In previous technological waves, humans often lost the skill premium associated with the task being augmented but they would retain the associated capabilities of environment scanning, planning, and resource allocation across human and technology resources.

Agents take away this managerial advantage of a the human-in-the-loop who primarily performs environment scanning, planning, and resource allocation.

Yes, it’s early days yet for agents but as models develop and as more agents get created, a perfectly competitive market of agents could replace multiple levels of managerial advantages. Low-end managerial work gets replaced initially. But over time, complex managerial work may also struggle to command a premium.

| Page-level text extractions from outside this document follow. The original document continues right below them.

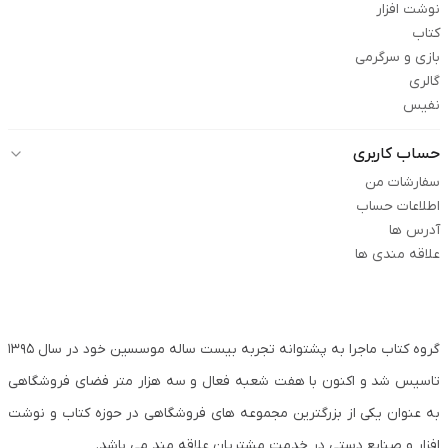
نوشت افزار
کتاب
بازی و سرگرمی
گالری
نفیس
حساب کاربری
سفارشات من
اطلاعات حساب
آدرس ها
علاقه مندی ها
گروه کتاب ماجرا به پشتوانه تجربه بیست ساله موسسین خود در سال ۱۳۹۵
تاسیس شد و اکنون با هفت شعبه فعال و سه هزار متر فضای فروشگاهی
به عنوان یکی از بزرگترین مجموعه های فروشگاهی در حوزه کتاب و نوشت
افزار و صنایع دستی در خدمت مشتریان علاقه مند می باشد.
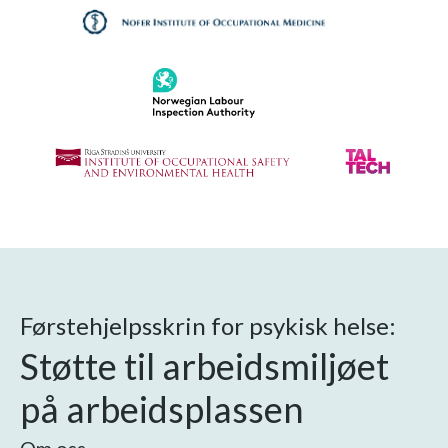
Førstehjelpsskrin for psykisk helse:
Støtte til arbeidsmiljøet
på arbeidsplassen
Om oss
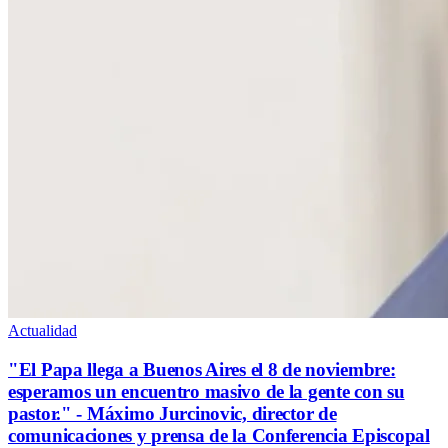
Actualidad
"El Papa llega a Buenos Aires el 8 de noviembre:
esperamos un encuentro masivo de la gente con su
pastor." - Máximo Jurcinovic, director de
comunicaciones y prensa de la Conferencia Episcopal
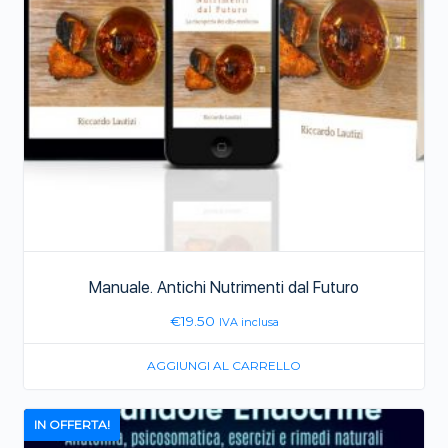
Manuale. Antichi Nutrimenti dal Futuro
€
19.50
IVA inclusa
AGGIUNGI AL CARRELLO
IN OFFERTA!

Of course, in rapidly evolving environments, resource allocation requires original thought. And some (few) humans may effectively outsmart AI there. But for the vast majority, the skill premium of human-in-the-loop gets progressively eroded as all these three effects laid out above play out.

Centralized market-making accelerates erosion

Finally, as workers get more commoditized through AI, the work lends itself to a greater deal of centralized market-making.

Centralized market-making further accelerates the erosion of the skill premium.

To understand how this works out, let’s look at a market where this has played out at scale.

As I note in Slow-burn AI:

In the market of local transportation, the advent of Uber changed the mechanics of ‘job discovery’, or in this case the mechanics of finding your next ride. Cabbies could either be assigned jobs by the algorithm and compete with all other 5-star-rated, maps-augmented amateur drivers or they could stay out of the system and miss out on the demand coming in through Uber. Cabbies lost their negotiation power leading to a variety of effects — they had to accept rides without knowing the destination, they had to adhere to acceptance and cancellation rate metrics. They had lost not only the ability to set the price but also the agency to accept or reject work opportunities based on whether it made commercial sense.

Centralized market-making erodes the skill premium by pitting increasingly substitutable workers against each other and driving the clearing price of job allocation to a bare minimum.

Essentially, centralized markets combined with the three factors above that erode skill premium convert the job market into a commodities market seeking the lowest possible market-clearing price.

The more technology commoditizes your skills, the faster your skill premium is eroded through centralized market-making.

This leads to a cycle of continuous commoditization:

Skill absorption into AI constantly drives greater commoditization.

An ever-improving AI model, trained by a larger base of users, drives continuous commoditization of the skill.

Successful augmentation expands the training data set not just through driving greater usage among workers but by fundamentally expanding the overall base of workers training the models. A feedback loop is set in motion here where greater productization and democratization of the knowledge starts accelerating commoditization.

A combination of these effects eventually erodes the skill premium associated with the job.

Read the full article here:

Slow-burn AI: When augmentation, not automation, is the real threat

The commoditized human-in-the-loop

Does AI eat your job?

It doesn’t really matter. That’s really the wrong question to be obsessing over.

What’s far more important is to determine whether AI gets to eat your skill premium.

Yes, there are human advantages — original thought, soulful expression etc — which, when combined with an effective use of AI, can help command a higher skill premium.

But for the vast majority of jobs, where humans-in-the-loop largely rely on (1) skill specialization, (2) learning advantages, and (3) managerial capabilities, AI will chip away at the skill premium that those jobs command.

Eventually, the factor that really drives our engagement with our careers is the ability to own skills which grant us a skill premium.

The effects of AI on basic wage loss through AI-driven job displacement can be countered through policy (e.g. by setting up an AI tax on specific activities).

But the effects of AI on the skill premium are far more difficult to address.

And yet, we remain obsessed with the human-in-the-loop argument.